Furthermore, digital orthodontics has proven to be instrumental in the practical application of the KPG index. The use of digital tools such as intraoral scanners, CBCT, and CAD/CAM systems has streamlined the diagnostic and treatment planning process, making it more precise and efficient. Digital models generated from intraoral scans provide accurate 3D representations of the dental arches, which can be easily manipulated and analyzed. This allows for better visualization and understanding of the malocclusion, leading to more effective treatment planning [11]. Treatment simulation software further enhances this process by allowing clinicians to visualize and predict treatment outcomes, facilitating better communication with patients. This integration of digital tools with the KPG index has led to more accurate diagnoses, improved treatment planning, and better overall patient outcomes. For instance, the detailed 3D imaging provided by CBCT has improved the localization and assessment of impacted canines, which is a significant advantage over traditional 2D diagnostic methods. The case studies reviewed highlighted the practical benefits of using the KPG index in conjunction with digital tools, demonstrating its effectiveness in enhancing diagnostic accuracy, treatment planning, and patient communication.
The KPG index represents a significant advancement in orthodontic diagnostics and treatment planning, particularly when integrated with digital dentistry tools. The robustness of the index in assessing both aesthetic and functional parameters, combined with its predictive capabilities, makes it a valuable asset in modern orthodontic practice. As digital technologies continue to evolve, the integration of platforms such as Diagnocat, BlueSkyPlan, and Dolphin further enhances the utility of the KPG index, enabling orthodontists to achieve more precise diagnoses, personalized treatment plans, and improved patient outcomes.
Visualization of impacted canines, especially using specialized software like BlueSkyPlan, Dolphin, and Diagnocat, offers significant advantages in orthodontics and dentistry. Here are some key benefits of visualization that are represented in the context of impacted canines:
Accuracy and detail: programs such as BlueSkyPlan and Dolphin allow the creation of three-dimensional models of dental structures based on CBCT data. This provides a more precise understanding of the position and orientation of impacted canines, crucial for accurate treatment planning.
Treatment planning: visualization in these programs enables orthodontists and dentists to conduct detailed treatment planning. They can virtually manipulate teeth, determine optimal locations for orthodontic traction, and develop personalized treatment plans for each patient.
Outcome prediction: with visualization in Dolphin and other programs, virtual modeling and outcome prediction can be performed and by analyzing it improves case complexity assessment and clearer goals. This helps patients and dentists better understand expected changes after treatment and discuss various intervention options.

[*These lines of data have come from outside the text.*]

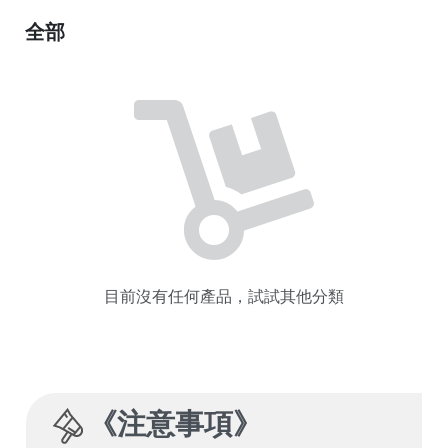
全部
目前沒有任何產品，試試其他分類
《
注意事項
》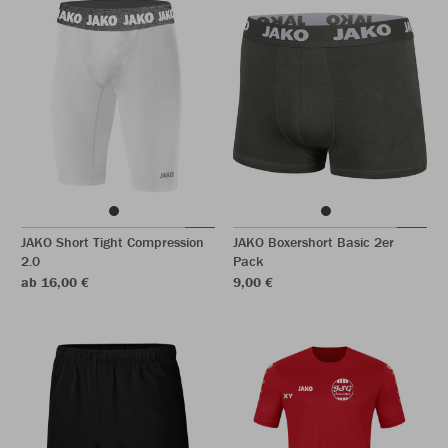
JAKO Short Tight Compression
JAKO Boxershort Basic 2er
2.0
Pack
ab 16,00 €
9,00 €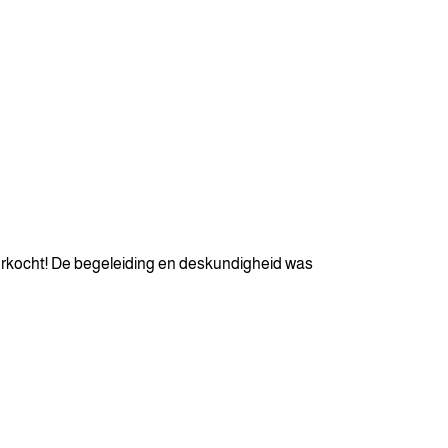
rkocht! De begeleiding en deskundigheid was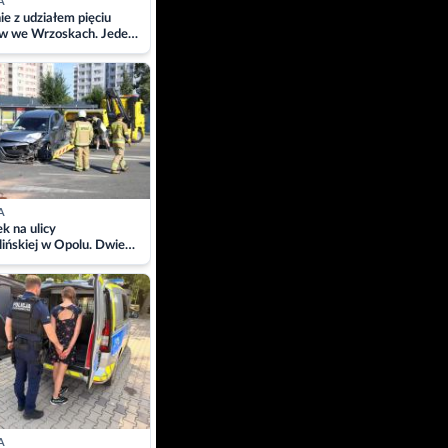
A
ie z udziałem pięciu
w we Wrzoskach. Jeden
wców zabrany w
ach
A
 na ulicy
ińskiej w Opolu. Dwie
 szpitalu
A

Interactivity and education: programs like Diagnocat offer interactive tools for education and patient interaction. They help visualize complex concepts and procedures, improving education and understanding among medical professionals and patients.
Enhanced patient engagement: visualization allows patients to better understand their dental issues and treatment plans. This improves patient engagement in decision-making and confidence in upcoming treatments, so the KPG index as shown in involves higher satisfaction for patients and reduced treatment time.
These benefits make software visualization such as BlueSkyPlan, Dolphin, and Diagnocat essential tools for orthodontists and dentists, particularly when dealing with complex cases of impacted canines.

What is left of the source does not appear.